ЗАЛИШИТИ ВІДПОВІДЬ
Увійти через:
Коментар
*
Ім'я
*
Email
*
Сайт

--

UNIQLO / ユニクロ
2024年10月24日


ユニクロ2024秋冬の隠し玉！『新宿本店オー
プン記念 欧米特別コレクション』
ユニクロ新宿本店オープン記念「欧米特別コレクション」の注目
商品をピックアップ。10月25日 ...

...

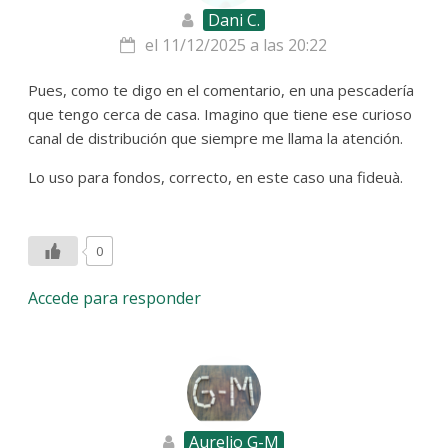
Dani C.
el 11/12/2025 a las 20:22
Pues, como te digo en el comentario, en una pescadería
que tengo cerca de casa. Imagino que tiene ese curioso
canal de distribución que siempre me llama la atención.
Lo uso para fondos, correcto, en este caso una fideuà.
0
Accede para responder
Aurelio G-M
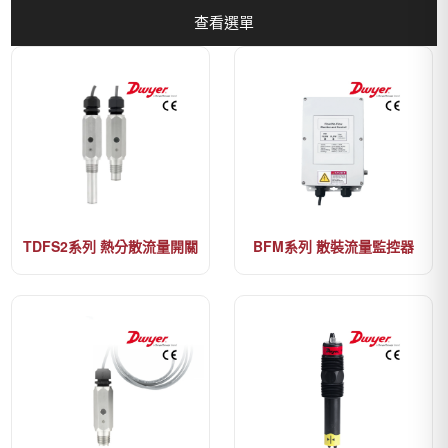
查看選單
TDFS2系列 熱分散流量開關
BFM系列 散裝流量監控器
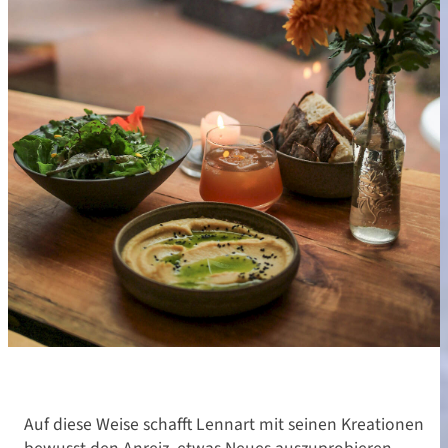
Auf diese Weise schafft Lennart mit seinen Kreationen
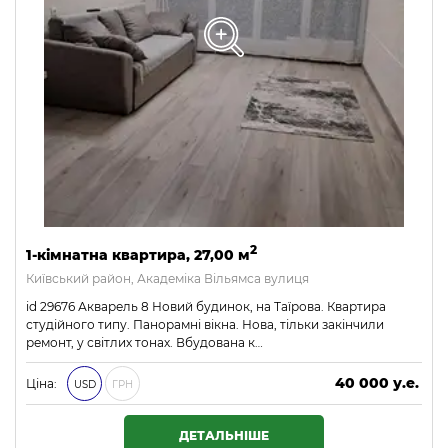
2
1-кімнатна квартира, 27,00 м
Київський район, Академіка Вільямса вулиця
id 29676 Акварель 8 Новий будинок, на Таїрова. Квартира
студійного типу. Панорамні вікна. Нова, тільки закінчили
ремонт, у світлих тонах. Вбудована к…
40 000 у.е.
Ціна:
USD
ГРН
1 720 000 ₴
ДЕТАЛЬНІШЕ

» **Required work**
If a line above contains the word "para", it counts; state how many lines count, and nothing more.

» **Solution to this problem**
2